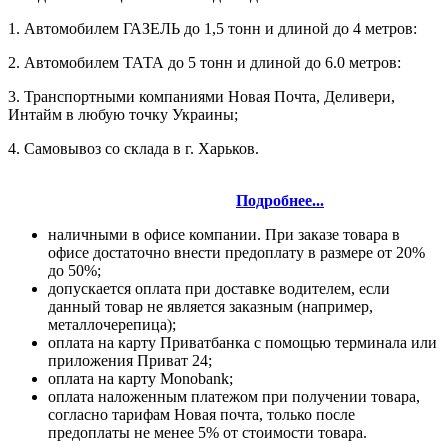
1. Автомобилем ГАЗЕЛЬ до 1,5 тонн и длиной до 4 метров:
2. Автомобилем ТАТА до 5 тонн и длиной до 6.0 метров:
3. Транспортными компаниями Новая Почта, Деливери,
Интайм в любую точку Украины;
4. Самовывоз со склада в г. Харьков.
Подробнее...
наличными в офисе компании. При заказе товара в
офисе достаточно внести предоплату в размере от 20%
до 50%;
допускается оплата при доставке водителем, если
данный товар не является заказным (например,
металлочерепица);
оплата на карту Приватбанка с помощью терминала или
приложения Приват 24;
оплата на карту Monobank;
оплата наложенным платежом при получении товара,
согласно тарифам Новая почта, только после
предоплаты не менее 5% от стоимости товара.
--------------------------------
PROBLEM TO WORK ON
All lines from the beginning of the material above through the line holding "допускается оплата при" are to be given again exactly, and no others; pictures do not go in.

TASK ANSWER
1. Автомобилем ГАЗЕЛЬ до 1,5 тонн и длиной до 4 метров:
2. Автомобилем ТАТА до 5 тонн и длиной до 6.0 метров:
3. Транспортными компаниями Новая Почта, Деливери,
Интайм в любую точку Украины;
4. Самовывоз со склада в г. Харьков.
Подробнее...
наличными в офисе компании. При заказе товара в
офисе достаточно внести предоплату в размере от 20%
до 50%;
допускается оплата при доставке водителем, если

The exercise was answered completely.